[Opening Data to process section]

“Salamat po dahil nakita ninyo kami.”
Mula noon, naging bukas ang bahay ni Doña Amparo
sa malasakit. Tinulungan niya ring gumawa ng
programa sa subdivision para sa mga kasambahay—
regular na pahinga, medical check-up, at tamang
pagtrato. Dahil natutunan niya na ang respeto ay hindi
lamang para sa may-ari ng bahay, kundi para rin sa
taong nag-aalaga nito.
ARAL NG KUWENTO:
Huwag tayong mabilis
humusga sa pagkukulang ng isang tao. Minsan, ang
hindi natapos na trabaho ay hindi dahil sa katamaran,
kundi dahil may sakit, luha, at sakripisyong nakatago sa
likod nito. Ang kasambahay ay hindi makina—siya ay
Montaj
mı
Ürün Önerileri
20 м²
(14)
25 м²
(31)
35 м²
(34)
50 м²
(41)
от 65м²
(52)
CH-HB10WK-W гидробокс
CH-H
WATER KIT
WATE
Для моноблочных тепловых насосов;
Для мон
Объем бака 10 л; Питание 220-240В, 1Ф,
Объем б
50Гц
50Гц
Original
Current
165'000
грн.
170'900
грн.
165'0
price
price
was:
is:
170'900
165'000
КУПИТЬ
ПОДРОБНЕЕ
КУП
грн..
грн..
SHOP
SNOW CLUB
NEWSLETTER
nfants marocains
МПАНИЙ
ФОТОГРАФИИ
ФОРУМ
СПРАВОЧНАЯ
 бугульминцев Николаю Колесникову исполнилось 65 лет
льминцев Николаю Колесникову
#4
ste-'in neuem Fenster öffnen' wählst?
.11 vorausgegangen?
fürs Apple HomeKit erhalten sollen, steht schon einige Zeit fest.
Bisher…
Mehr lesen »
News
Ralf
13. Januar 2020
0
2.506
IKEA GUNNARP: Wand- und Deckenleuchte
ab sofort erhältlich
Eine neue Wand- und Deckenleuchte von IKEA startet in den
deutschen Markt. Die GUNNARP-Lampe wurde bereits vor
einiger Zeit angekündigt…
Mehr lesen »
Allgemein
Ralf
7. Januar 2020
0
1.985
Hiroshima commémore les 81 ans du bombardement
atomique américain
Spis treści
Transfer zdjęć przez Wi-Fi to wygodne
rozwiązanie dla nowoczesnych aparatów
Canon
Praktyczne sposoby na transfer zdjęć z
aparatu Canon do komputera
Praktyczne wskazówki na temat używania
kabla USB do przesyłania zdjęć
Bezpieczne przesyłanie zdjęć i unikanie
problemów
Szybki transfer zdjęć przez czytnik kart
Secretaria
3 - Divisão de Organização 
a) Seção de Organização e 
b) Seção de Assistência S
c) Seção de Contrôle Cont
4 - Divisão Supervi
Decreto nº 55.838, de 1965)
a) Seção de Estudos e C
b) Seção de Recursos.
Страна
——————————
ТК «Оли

[Closing Data to process section]

## Exercise objective
For this exercise, retype each entry from above exactly as it stands.

## Task output
“Salamat po dahil nakita ninyo kami.”
Mula noon, naging bukas ang bahay ni Doña Amparo
sa malasakit. Tinulungan niya ring gumawa ng
programa sa subdivision para sa mga kasambahay—
regular na pahinga, medical check-up, at tamang
pagtrato. Dahil natutunan niya na ang respeto ay hindi
lamang para sa may-ari ng bahay, kundi para rin sa
taong nag-aalaga nito.
ARAL NG KUWENTO:
Huwag tayong mabilis
humusga sa pagkukulang ng isang tao. Minsan, ang
hindi natapos na trabaho ay hindi dahil sa katamaran,
kundi dahil may sakit, luha, at sakripisyong nakatago sa
likod nito. Ang kasambahay ay hindi makina—siya ay
Montaj
mı
Ürün Önerileri
20 м²
(14)
25 м²
(31)
35 м²
(34)
50 м²
(41)
от 65м²
(52)
CH-HB10WK-W гидробокс
CH-H
WATER KIT
WATE
Для моноблочных тепловых насосов;
Для мон
Объем бака 10 л; Питание 220-240В, 1Ф,
Объем б
50Гц
50Гц
Original
Current
165'000
грн.
170'900
грн.
165'0
price
price
was:
is:
170'900
165'000
КУПИТЬ
ПОДРОБНЕЕ
КУП
грн..
грн..
SHOP
SNOW CLUB
NEWSLETTER
nfants marocains
МПАНИЙ
ФОТОГРАФИИ
ФОРУМ
СПРАВОЧНАЯ
 бугульминцев Николаю Колесникову исполнилось 65 лет
льминцев Николаю Колесникову
#4
ste-'in neuem Fenster öffnen' wählst?
.11 vorausgegangen?
fürs Apple HomeKit erhalten sollen, steht schon einige Zeit fest.
Bisher…
Mehr lesen »
News
Ralf
13. Januar 2020
0
2.506
IKEA GUNNARP: Wand- und Deckenleuchte
ab sofort erhältlich
Eine neue Wand- und Deckenleuchte von IKEA startet in den
deutschen Markt. Die GUNNARP-Lampe wurde bereits vor
einiger Zeit angekündigt…
Mehr lesen »
Allgemein
Ralf
7. Januar 2020
0
1.985
Hiroshima commémore les 81 ans du bombardement
atomique américain
Spis treści
Transfer zdjęć przez Wi-Fi to wygodne
rozwiązanie dla nowoczesnych aparatów
Canon
Praktyczne sposoby na transfer zdjęć z
aparatu Canon do komputera
Praktyczne wskazówki na temat używania
kabla USB do przesyłania zdjęć
Bezpieczne przesyłanie zdjęć i unikanie
problemów
Szybki transfer zdjęć przez czytnik kart
Secretaria
3 - Divisão de Organização 
a) Seção de Organização e 
b) Seção de Assistência S
c) Seção de Contrôle Cont
4 - Divisão Supervi
Decreto nº 55.838, de 1965)
a) Seção de Estudos e C
b) Seção de Recursos.
Страна
——————————
ТК «Оли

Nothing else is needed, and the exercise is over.